The event took place on 26 April 2024 along the Southeast Indian Ridge (SEIR), near 37° S, at a segment known as I1. It began just two months after researchers had installed a network of instruments across the ridge axis and the nearby Amsterdam transform fault, part of a project called OHA-GEODAMS (Observatory with Hydro-Acoustics and Geodesy near Amsterdam Island).

Mid-ocean ridges form a 65,000-kilometre network of tectonic boundaries where new oceanic crust is created as plates drift apart at a pace of centimetres per year. Because monitoring these submarine systems continuously is difficult, little has been known about how they behave on timescales of months or years, despite shaping most of the ocean floor over hundreds of thousands of years.

A rift caught in the act

According to the researchers, the event started with a swarm of extensional earthquakes migrating rapidly along the axial valley. At 19:56 UTC on 26 April, five small quakes were detected by hydrophones, followed 13 minutes later by a magnitude 4.9 normal-faulting earthquake beneath the axial valley. Seismic activity, including a magnitude 5.1 quake and 16 smaller events, then migrated more than 8 kilometres toward the southeastern end of the segment within about half an hour.

Minutes later, a second burst of quakes — seven of magnitude 5 or greater, eight in the 4.4–4.8 range, and four smaller ones — propagated more than 9 kilometres in the opposite direction, toward the northwestern end of the segment. The researchers note that such back-and-forth migration patterns are a known signature of dyke propagation along spreading plate boundaries.

The observatory's bottom-pressure recorder and acoustic-ranging beacons showed that the valley floor subsided by 4 metres and the valley widened by more than a metre horizontally. The team interprets this as the deflation of a sill-like magma reservoir feeding dykes that propagated along the ridge axis.

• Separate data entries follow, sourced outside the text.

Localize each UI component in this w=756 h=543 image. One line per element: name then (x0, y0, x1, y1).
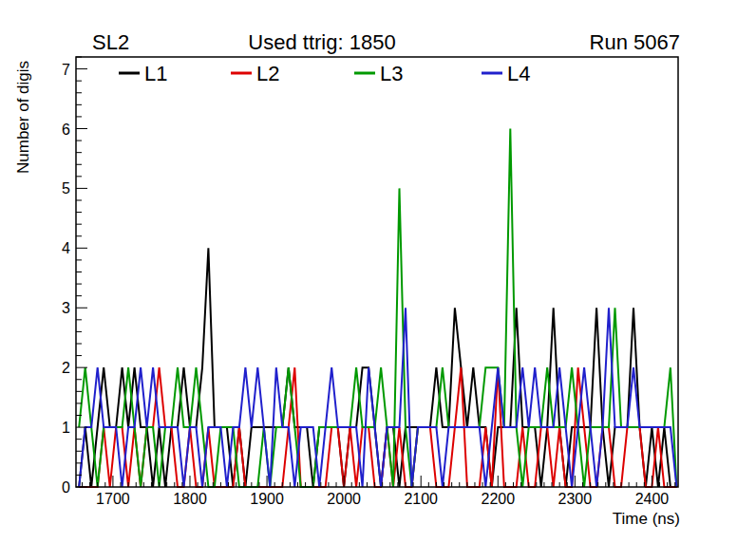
legend-label-L3: L3 (380, 62, 403, 85)
y-tick-label: 2 (62, 360, 70, 376)
x-tick-label: 2000 (327, 491, 361, 507)
x-tick-label: 2100 (404, 491, 438, 507)
y-tick-label: 4 (62, 240, 70, 256)
root-canvas: SL2 Used ttrig: 1850 Run 5067 Number of … (0, 0, 756, 543)
y-tick-label: 7 (62, 62, 70, 78)
x-tick-label: 1900 (250, 491, 284, 507)
x-tick-label: 2400 (635, 491, 670, 507)
y-tick-label: 5 (62, 180, 70, 197)
x-tick-label: 2300 (558, 491, 593, 507)
y-tick-label: 3 (62, 300, 70, 316)
series-line-L3 (79, 129, 676, 488)
y-axis-title: Number of digis (14, 61, 32, 174)
y-tick-label: 6 (62, 122, 70, 138)
x-axis-title: Time (ns) (613, 510, 680, 528)
legend-label-L2: L2 (256, 62, 279, 85)
run-label: Run 5067 (590, 30, 680, 54)
superlayer-label: SL2 (92, 30, 129, 54)
legend-label-L1: L1 (144, 62, 167, 85)
plot-title: Used ttrig: 1850 (248, 30, 395, 54)
x-tick-label: 1700 (96, 491, 130, 507)
plot-svg: SL2 Used ttrig: 1850 Run 5067 Number of … (0, 0, 756, 543)
x-tick-label: 2200 (481, 491, 515, 507)
series-lines (79, 129, 676, 488)
x-tick-label: 1800 (173, 491, 207, 507)
plot-legend: L1L2L3L4 (119, 62, 530, 85)
legend-label-L4: L4 (507, 62, 530, 85)
y-tick-label: 1 (62, 420, 70, 436)
plot-frame (76, 57, 678, 487)
y-tick-label: 0 (62, 479, 70, 496)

Over the following roughly 16 days, the dykes fed an eruption of about 160 million cubic metres of lava onto the seafloor, the study reports. The process also triggered both seismic and aseismic slip on the normal faults bordering the valley, and ultimately set off seismic activity on the adjacent transform faults.

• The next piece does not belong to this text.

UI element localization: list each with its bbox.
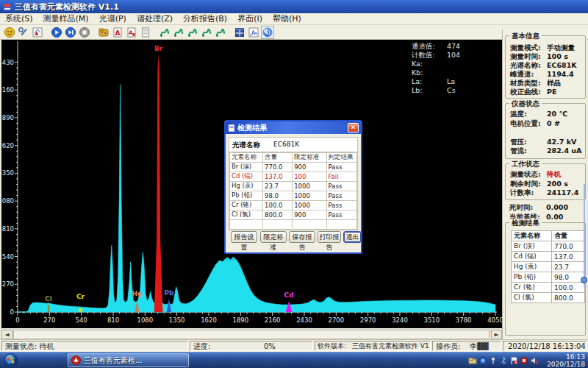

The findings suggest that large-scale aseismic slip driven by magmatic processes may be the main way that normal faults at mid-ocean ridges accumulate displacement — a mechanism the authors say could help explain why these faults release far less seismic energy than would be expected given their rapid deformation rates.

The observatory itself combined five autonomous hydrophones covering the wider Saint Paul–Amsterdam volcanic plateau with 15 seafloor acoustic-ranging beacons spanning 11 kilometres across the ridge and transform fault, according to the study, marking the first time such methods have all been deployed together on an active mid-ocean ridge segment.